A linear model attempts to estimate sets of observables $y$ with linear combinations of predictors $x$.

---

If $x$ has a single dimension, i.e. there is only one coefficient of linearity, the obtained model is univariate.

If, on the other hand, $x$ has more than one dimension, i.e. each of its dimensions has a corresponding linear coefficient, the obtained model is multivariate.

---

Additionally, the $x$ and $y$ sets may be affected by uncertainties.

Any uncertainty affecting any quantity is here assumed to stem from a normal distribution.

---

This notebook attempts to summarise the best `python` tools with which each of these cases can be better tackled.



# Import statements

In [1]:
import numpy as np

from scipy import odr, stats
from sklearn import linear_model
from statsmodels.regression.linear_model import OLS, WLS
from statsmodels.tools import tools

# Univariate models

In [2]:
n = 100
p = 2   # number of parameters to fit, i.e. slope and intercept

real_slope = -5.3
real_intercept = 10.7

x_sigma = 0.5
y_sigma = 3.5

# create column vector of predictors
x = np.linspace(start=-30, stop=20, num=n) + np.random.normal(loc=0, scale=x_sigma, size=(n,))
x = x.reshape(-1, 1)

x_design = tools.add_constant(x)

# create column vector of observables
y = real_slope * np.linspace(start=-30, stop=20, num=n) + real_intercept + np.random.normal(loc=0, scale=y_sigma, size=(n,))
y = y.reshape(-1, 1)

x_to_predict = 6
x_to_predict_col_vec = np.array([[1],[x_to_predict]])

alpha = 1-.95

### Without uncertainties

##### Using `scipy.stats`

In [3]:
# vectors need to be converted to rows
x_row = x.flatten()
y_row = y.flatten()

sp_result = stats.linregress(x.flatten(), y_row)
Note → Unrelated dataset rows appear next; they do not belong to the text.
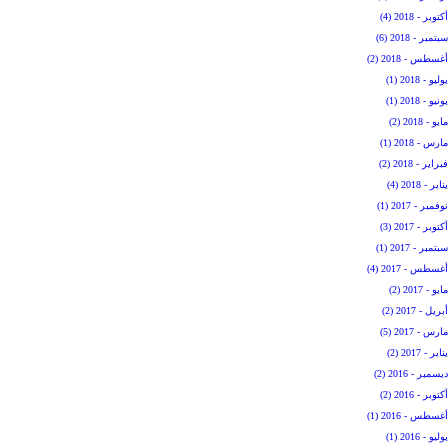
أكتوبر - 2018 (4)
سبتمبر - 2018 (6)
أغسطس - 2018 (2)
يوليو - 2018 (1)
يونيو - 2018 (1)
مايو - 2018 (2)
مارس - 2018 (1)
فبراير - 2018 (2)
يناير - 2018 (4)
نوفمبر - 2017 (1)
أكتوبر - 2017 (3)
سبتمبر - 2017 (1)
أغسطس - 2017 (4)
مايو - 2017 (2)
أبريل - 2017 (2)
مارس - 2017 (5)
يناير - 2017 (2)
ديسمبر - 2016 (2)
أكتوبر - 2016 (2)
أغسطس - 2016 (1)
يوليو - 2016 (1)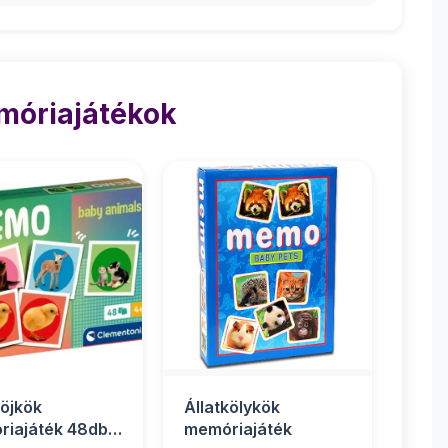
móriajátékok
köjkök
Állatkölykök
iajáték 48db-
memóriajáték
print(f"Estimated slope {sp_result.slope:.4f} ± {sp_result.stderr:.4f}\nEstimated intercept {sp_result.intercept:.4f} ± {sp_result.intercept_stderr:.4f}")
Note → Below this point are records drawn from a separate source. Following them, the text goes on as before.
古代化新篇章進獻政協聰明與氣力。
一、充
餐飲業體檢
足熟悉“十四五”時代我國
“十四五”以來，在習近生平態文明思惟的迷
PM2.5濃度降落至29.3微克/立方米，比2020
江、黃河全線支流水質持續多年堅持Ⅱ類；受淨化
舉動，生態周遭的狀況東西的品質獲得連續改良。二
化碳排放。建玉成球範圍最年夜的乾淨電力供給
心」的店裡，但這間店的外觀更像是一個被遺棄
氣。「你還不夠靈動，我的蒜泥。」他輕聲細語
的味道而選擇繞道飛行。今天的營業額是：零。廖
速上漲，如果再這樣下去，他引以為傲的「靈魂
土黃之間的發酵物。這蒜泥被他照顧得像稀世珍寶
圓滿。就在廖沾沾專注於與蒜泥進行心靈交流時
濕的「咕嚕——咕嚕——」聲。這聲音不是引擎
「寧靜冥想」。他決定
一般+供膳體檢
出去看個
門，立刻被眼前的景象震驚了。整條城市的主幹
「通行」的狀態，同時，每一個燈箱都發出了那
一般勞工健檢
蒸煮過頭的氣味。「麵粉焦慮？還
Estimated slope -5.2978 ± 0.0320
Estimated intercept 10.5699 ± 0.4925


In [4]:
residuals = y_row - (x_row * sp_result.slope + sp_result.intercept)
s_value = np.linalg.norm(residuals, 2) / np.sqrt(n - p)

y_estimated = x_to_predict * sp_result.slope + sp_result.intercept

inner_sqrt_term = (x_to_predict_col_vec.T @ np.linalg.inv(x_design.T @ x_design ) @ x_to_predict_col_vec )[0,0]
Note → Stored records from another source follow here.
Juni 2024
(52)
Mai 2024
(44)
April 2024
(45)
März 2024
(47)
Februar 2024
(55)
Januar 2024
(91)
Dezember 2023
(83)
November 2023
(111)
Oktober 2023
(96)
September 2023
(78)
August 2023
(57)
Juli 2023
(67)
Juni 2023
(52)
one_sided_CL_magnitude = stats.t.ppf(q = 1-(alpha/2), df = n-p) * s_value * np.sqrt(inner_sqrt_term)

print(f"95% Confidence level at x = {x_to_predict} is y_estimated = {y_estimated:.4f} ± {one_sided_CL_magnitude:.4f}")


95% Confidence level at x = 6 is y_estimated = -21.2167 ± 1.1586


In [5]:
one_sided_PL_magnitude = stats.t.ppf(q = 1-alpha/2, df = n-p) * s_value * np.sqrt(1+inner_sqrt_term)

print(f"95% Prediction interval at x = {x_to_predict} is y_estimated = {y_estimated:.4f} ± {one_sided_PL_magnitude:.4f}")

95% Prediction interval at x = 6 is y_estimated = -21.2167 ± 9.3133


##### Using `sklearn`

In [6]:
sk_lm = linear_model.LinearRegression()
sk_result = sk_lm.fit(x, y)

print(f"Estimated slope {sk_result.coef_[0,0]:.4f} \nEstimated intercept {sk_result.intercept_[0]:.4f} ")

Estimated slope -5.2978 
Estimated intercept 10.5699 


In [7]:
residuals = y_row - (x_row * sk_result.coef_[0,0] + sk_result.intercept_[0])
s_value = np.linalg.norm(residuals, 2) / np.sqrt(n - p)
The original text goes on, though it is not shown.